The Indonesian government eased its budget deficit figures yesterday (Thursday) following the sale of its remaining 13% stake in Indocement Tunggal Prakarsa. Coming on top of a 176% run up in the company's share price year-to-date, the government could hardly be faulted for the timing of its sale.
The lead manager's job was made slightly tricky, however by a difficult day for Asian equity markets. Following a weak performance in the US overnight, most Asian markets were down, with Jakarta falling just over 2% on the day.
This meant that a headline discount of 4.16% to the stock's Rp1,800 close on Wednesday was even more impressive than it first appeared. The lead had opened the book to catch London's afternoon on Wednesday and it closed lunchtime in Asia on Thursday three times oversubscribed.
About 30 investors participated in the 478 million share deal and about 85% were said to be new to the stock. Pricing was settled at Rp1,725, raising total proceeds of $98 million. By geography, the deal had a split of 60% Asia, 20% Europe, 20% US.

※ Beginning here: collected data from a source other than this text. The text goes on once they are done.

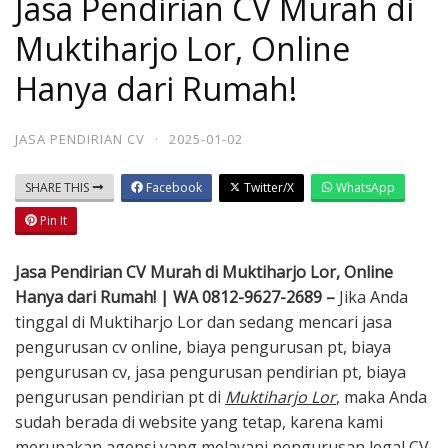
Jasa Pendirian CV Murah di
Muktiharjo Lor, Online
Hanya dari Rumah!
JASA PENDIRIAN CV
·
2025-01-02
SHARE THIS
Facebook
Twitter/X
WhatsApp
Pin It
Jasa Pendirian CV Murah di Muktiharjo Lor, Online
Hanya dari Rumah! | WA 0812-9627-2689 –
Jika Anda
tinggal di Muktiharjo Lor dan sedang mencari jasa
pengurusan cv online, biaya pengurusan pt, biaya
pengurusan cv, jasa pengurusan pendirian pt, biaya
pengurusan pendirian pt di
Muktiharjo Lor
, maka Anda
sudah berada di website yang tetap, karena kami
merupakan agensi yang melayani pengurusan legal CV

Despite the huge run up in Indocement's share price, most analysts still have a strong buy recommendation on the stock and this is now likely to be underpinned by a massive expansion in its free float. As a result of the deal, which represents 156 days trading volume, the free float has expanded from 8.4% to 21.4%.
The company's major shareholder is HeidelbergCement, which currently owns 61.25% of the company, but has agreed to purchase a further 3.9% at Rp2,462.49 per share at the end of this month. The other major shareholder is PT Mekar Perkasa, a Salim group affiliate.
Indocement represents Indonesia's second largest cement producer and is currently trading on a p/e ratio of about 12.2 times 2003 earnings compared to 18.8 times for Semen Gresik, the country's largest producer.
Analysts believe there is scope for the differential to narrow and say that a pick-up in property projects should benefit both companies. Since HeidelbergCement took over in 2001, the company has also made stride to improve its balance sheet and net gearing has fallen dramatically over the first nine months of the year. From a 178% level in September 2002, the ratio has fallen to 106% as of September 2003.